Ruby stared at him for a moment, trying to read his neutral mask.

“Since we first arrived.” She seemed to be expecting some kind of outburst. When none came, hope brightened her face and sped up her voice.“He has a good job. He’s an apprentice mechanic, but he wants to become a chromer. They’re the guys who put the silver stuff on old-fashioned cars and motorbikes. “

Cam arched his eyebrows. “Really? I’m impressed.”

“Can I see him again, then?”

Cam frowned. “How did he get the black eye?”

“He walked into a door,” Ruby said, innocently. “So?” she added.

“So what?”

“Can I see him again? I’m only asking to be polite, I don’t have to.” She stopped as if she knew that an argument at this stage of the negotiations would do nothing to help her cause.

“I’ll think about it,” Cam said, picking up one of Elizabeth’s books. He sniffed at the leather cover and ran his thumb over the edges of the gold leaf:
Wuthering Heights
, one of her favourites. She must have read it a dozen times and it never failed to make her cry. He could never understand why she kept reading it.
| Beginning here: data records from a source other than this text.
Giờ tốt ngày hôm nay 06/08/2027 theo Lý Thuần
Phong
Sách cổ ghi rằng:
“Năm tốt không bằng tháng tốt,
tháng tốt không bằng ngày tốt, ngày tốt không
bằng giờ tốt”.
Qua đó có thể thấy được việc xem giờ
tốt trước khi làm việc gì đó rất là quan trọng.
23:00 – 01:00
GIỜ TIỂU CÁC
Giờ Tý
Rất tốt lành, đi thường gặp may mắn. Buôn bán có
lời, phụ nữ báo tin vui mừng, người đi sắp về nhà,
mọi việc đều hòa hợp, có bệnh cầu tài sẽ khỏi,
“I ran into an old lady I used to know at the stock feeder’s.” When Ruby didn’t answer he continued. “She needs someone to help out in the shop and was wondering if you could give her a hand this afternoon.”

“Paid?”

“Yes.” He’d already arranged to give Mrs Wilmot the money.

Ruby shrugged. “Maybe.”

That was good enough. “Good. Let’s go do some more unpacking, then I’ll take you over there and introduce you.”

“What about your work?”

Cam paused for a moment, thinking about the conversation he’d overheard in the park. “It’ll keep,” he said.

9

Cam was running late. He’d hoped to catch Toby Bell in his real estate office but was informed by the secretary that after waiting in as long as he could, Bell had left for a Home Open down the road.
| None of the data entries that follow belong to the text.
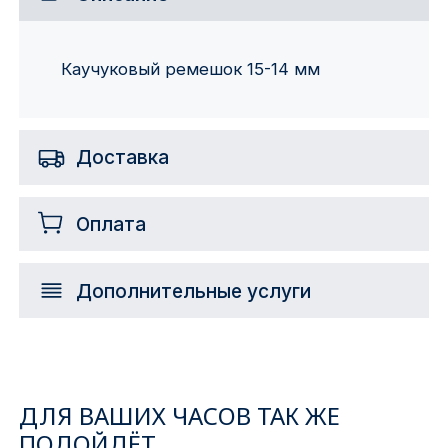
Каучуковый ремешок 15-14 мм
Доставка
Оплата
Дополнительные услуги
ДЛЯ ВАШИХ ЧАСОВ ТАК ЖЕ
ПОДОЙДЁТ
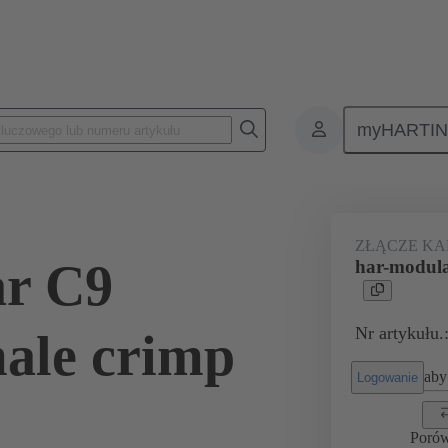
myHARTI
 0101
ZŁĄCZE K
ar C9
har-modula
Nr artykułu.
ale crimp
aby 
Logowanie
Poró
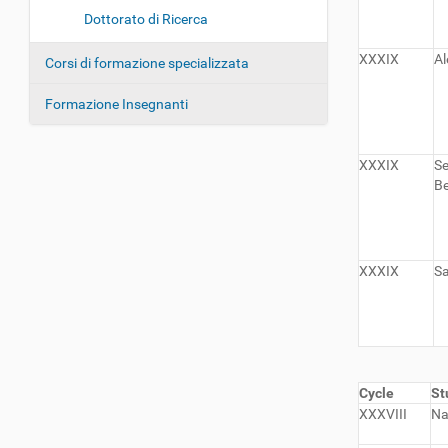
o
Dottorato di Ricerca
n
XXXIX
A
Corsi di formazione specializzata
e
Formazione Insegnanti
XXXIX
Se
Be
XXXIX
Sa
Cycle
St
XXXVIII
Na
The real estate agent didn’t notice Cam pulling up in the police ute. His head was in the boot of his mustard coloured BMW where he was trying to untangle a bunch of Home Open signs. With a start, he jerked himself out of the boot and stuck his hand between his knees, bellowing a blue string of expletives into the quiet suburban street. Cam hurried over to assist, receiving some murmured words of thanks. It was only when they’d finished unpacking the signs that Bell gave him the benefit of a glance. One look at the uniform and he paled, dropped the sign he was holding, missing Cam’s foot by inches.

“Sorry to startle you, sir,” Cam said.

“Jesus Christ, Officer. Tracking me over here is really too bloody much. Don’t you have anything better to do with your time? I thought my lawyer had sorted it all out with those wankers, they have no right to...” He looked at Cam for a moment. A glimmer of an idea crossed his doughy features. “Ah, I know what your game is.” He reached into his back pocket. “Maybe we could come to a mutual understanding - will a fifty keep that annoying little piece of paper in your pocket?”